Description of the task: The required output is the lines of the listing from the beginning through the line containing "Where joining the PDF", each copied exactly, without any pictures.

*** Opening Provided data ***

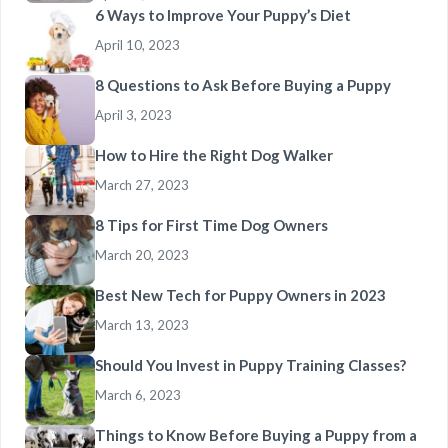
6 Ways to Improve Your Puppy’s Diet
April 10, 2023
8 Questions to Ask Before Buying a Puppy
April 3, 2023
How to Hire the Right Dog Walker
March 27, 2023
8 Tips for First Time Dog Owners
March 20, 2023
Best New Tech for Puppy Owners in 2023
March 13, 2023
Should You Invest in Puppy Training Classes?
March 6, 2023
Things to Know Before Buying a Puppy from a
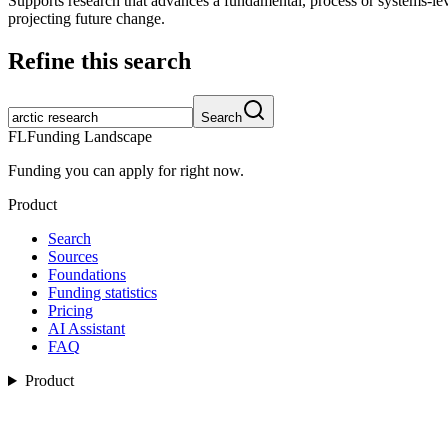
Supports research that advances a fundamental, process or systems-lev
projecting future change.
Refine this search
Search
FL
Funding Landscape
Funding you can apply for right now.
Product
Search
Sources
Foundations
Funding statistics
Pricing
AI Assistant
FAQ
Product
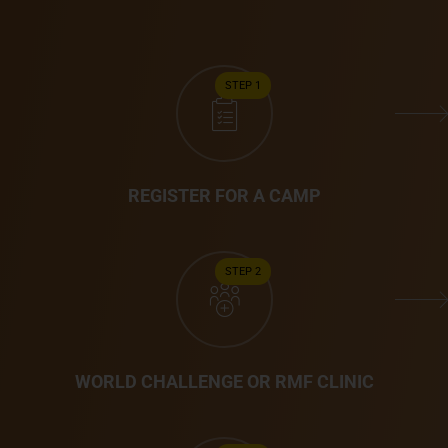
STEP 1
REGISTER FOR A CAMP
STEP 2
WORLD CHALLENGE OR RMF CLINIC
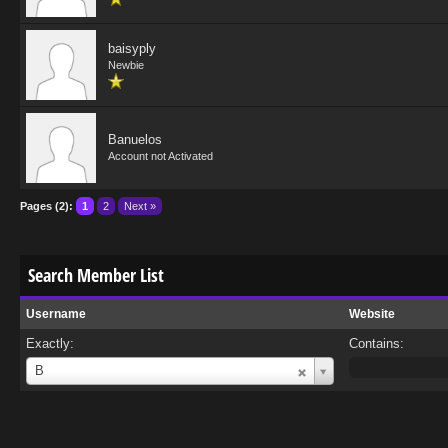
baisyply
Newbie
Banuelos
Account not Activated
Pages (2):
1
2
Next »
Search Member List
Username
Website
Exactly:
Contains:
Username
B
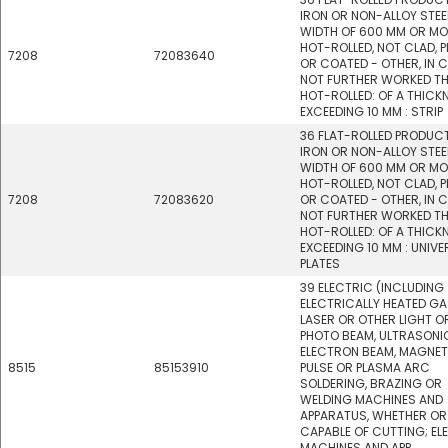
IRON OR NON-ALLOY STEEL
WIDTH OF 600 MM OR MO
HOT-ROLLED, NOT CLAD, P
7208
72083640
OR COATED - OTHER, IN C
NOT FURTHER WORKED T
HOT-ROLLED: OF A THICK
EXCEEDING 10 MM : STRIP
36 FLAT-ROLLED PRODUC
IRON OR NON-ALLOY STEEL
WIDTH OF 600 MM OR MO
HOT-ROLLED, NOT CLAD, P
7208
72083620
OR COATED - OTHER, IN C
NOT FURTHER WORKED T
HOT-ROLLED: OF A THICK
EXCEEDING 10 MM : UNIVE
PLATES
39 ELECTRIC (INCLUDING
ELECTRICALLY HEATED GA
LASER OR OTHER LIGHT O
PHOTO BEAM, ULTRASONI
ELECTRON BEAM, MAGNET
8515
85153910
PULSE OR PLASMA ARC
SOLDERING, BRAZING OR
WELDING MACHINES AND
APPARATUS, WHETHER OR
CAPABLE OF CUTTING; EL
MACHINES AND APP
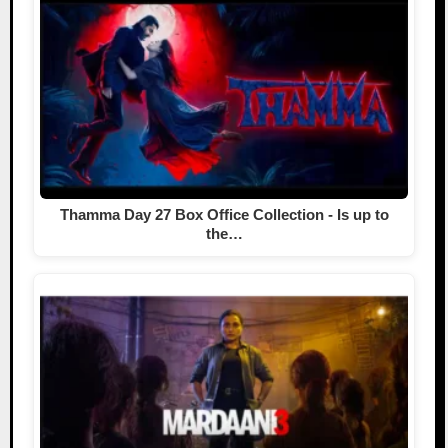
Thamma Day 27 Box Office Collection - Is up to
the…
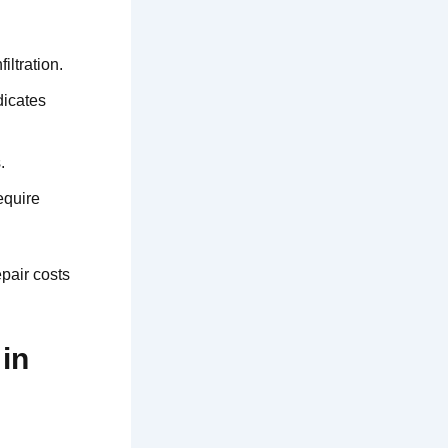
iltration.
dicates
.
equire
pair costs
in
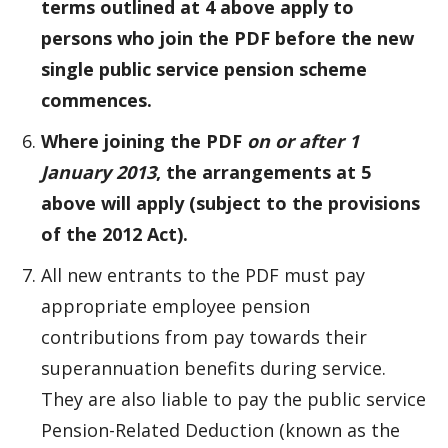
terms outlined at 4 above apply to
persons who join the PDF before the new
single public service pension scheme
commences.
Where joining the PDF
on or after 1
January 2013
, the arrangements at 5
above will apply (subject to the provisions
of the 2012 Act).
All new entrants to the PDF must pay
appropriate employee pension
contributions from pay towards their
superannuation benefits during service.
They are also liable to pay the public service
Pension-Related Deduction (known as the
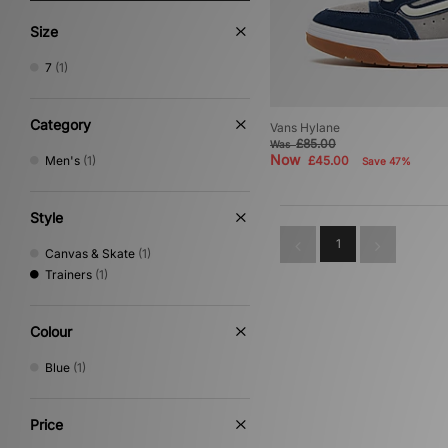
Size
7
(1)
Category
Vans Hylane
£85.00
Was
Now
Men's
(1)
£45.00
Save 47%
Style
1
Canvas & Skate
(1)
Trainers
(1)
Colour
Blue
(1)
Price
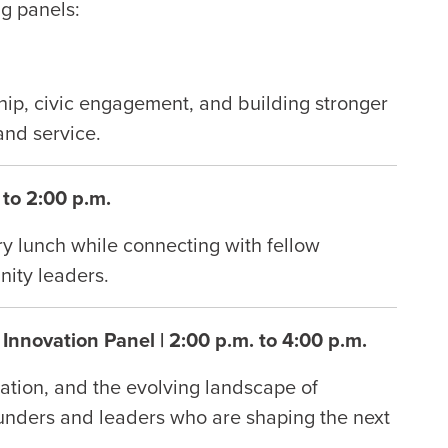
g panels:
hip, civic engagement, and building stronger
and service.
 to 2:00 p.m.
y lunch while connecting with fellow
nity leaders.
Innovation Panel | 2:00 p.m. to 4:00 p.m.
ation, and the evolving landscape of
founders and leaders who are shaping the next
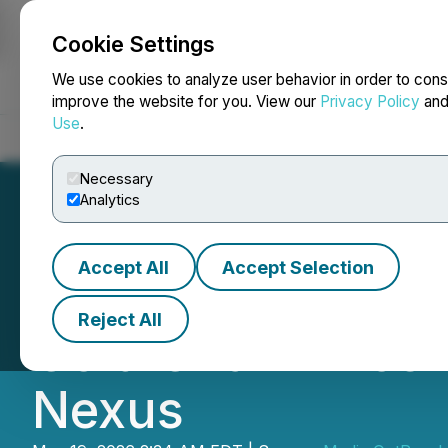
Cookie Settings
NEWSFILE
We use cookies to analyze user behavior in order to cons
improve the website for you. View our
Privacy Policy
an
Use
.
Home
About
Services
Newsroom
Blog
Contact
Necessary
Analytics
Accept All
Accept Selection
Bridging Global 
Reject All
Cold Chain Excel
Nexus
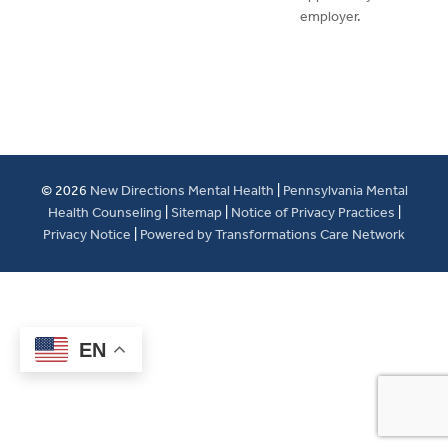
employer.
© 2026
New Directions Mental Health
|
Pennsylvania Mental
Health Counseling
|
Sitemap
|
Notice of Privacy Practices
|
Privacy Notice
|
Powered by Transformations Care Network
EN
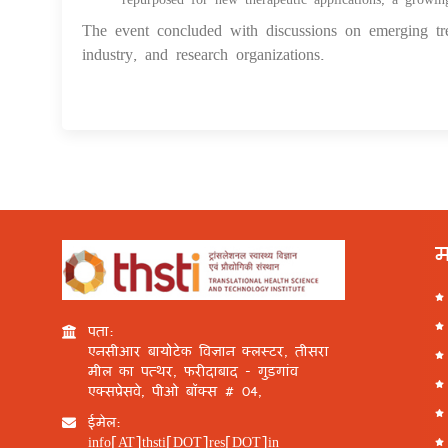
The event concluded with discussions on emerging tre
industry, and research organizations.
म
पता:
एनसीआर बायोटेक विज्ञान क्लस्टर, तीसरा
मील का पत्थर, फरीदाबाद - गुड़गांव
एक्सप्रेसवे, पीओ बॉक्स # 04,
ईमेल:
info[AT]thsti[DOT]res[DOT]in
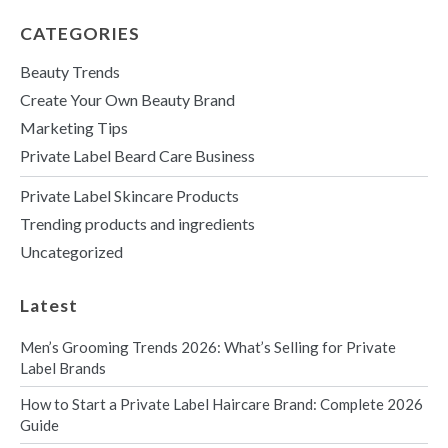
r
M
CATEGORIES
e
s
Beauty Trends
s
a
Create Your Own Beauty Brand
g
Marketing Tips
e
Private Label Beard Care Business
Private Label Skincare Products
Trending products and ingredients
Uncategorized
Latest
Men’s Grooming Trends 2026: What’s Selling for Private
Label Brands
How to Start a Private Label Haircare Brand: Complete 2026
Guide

*** Closing Provided data ***

Solution below:
6 Ways to Improve Your Puppy’s Diet
April 10, 2023
8 Questions to Ask Before Buying a Puppy
April 3, 2023
How to Hire the Right Dog Walker
March 27, 2023
8 Tips for First Time Dog Owners
March 20, 2023
Best New Tech for Puppy Owners in 2023
March 13, 2023
Should You Invest in Puppy Training Classes?
March 6, 2023
Things to Know Before Buying a Puppy from a
Supports research that advances a fundamental, process or systems-lev
projecting future change.
Refine this search
Search
FL
Funding Landscape
Funding you can apply for right now.
Product
Search
Sources
Foundations
Funding statistics
Pricing
AI Assistant
FAQ
Product
STEP 1
REGISTER FOR A CAMP
STEP 2
WORLD CHALLENGE OR RMF CLINIC
baisyply
Newbie
Banuelos
Account not Activated
Pages (2):
1
2
Next »
Search Member List
Username
Website
Exactly:
Contains:
Username
B
IRON OR NON-ALLOY STEEL
WIDTH OF 600 MM OR MO
HOT-ROLLED, NOT CLAD, P
7208
72083640
OR COATED - OTHER, IN C
NOT FURTHER WORKED T
HOT-ROLLED: OF A THICK
EXCEEDING 10 MM : STRIP
36 FLAT-ROLLED PRODUC
IRON OR NON-ALLOY STEEL
WIDTH OF 600 MM OR MO
HOT-ROLLED, NOT CLAD, P
7208
72083620
OR COATED - OTHER, IN C
NOT FURTHER WORKED T
HOT-ROLLED: OF A THICK
EXCEEDING 10 MM : UNIVE
PLATES
39 ELECTRIC (INCLUDING
ELECTRICALLY HEATED GA
LASER OR OTHER LIGHT O
PHOTO BEAM, ULTRASONI
ELECTRON BEAM, MAGNET
8515
85153910
PULSE OR PLASMA ARC
SOLDERING, BRAZING OR
WELDING MACHINES AND
APPARATUS, WHETHER OR
CAPABLE OF CUTTING; EL
MACHINES AND APP
Thamma Day 27 Box Office Collection - Is up to
the…
iltration.
dicates
.
equire
pair costs
in
terms outlined at 4 above apply to
persons who join the PDF before the new
single public service pension scheme
commences.
Where joining the PDF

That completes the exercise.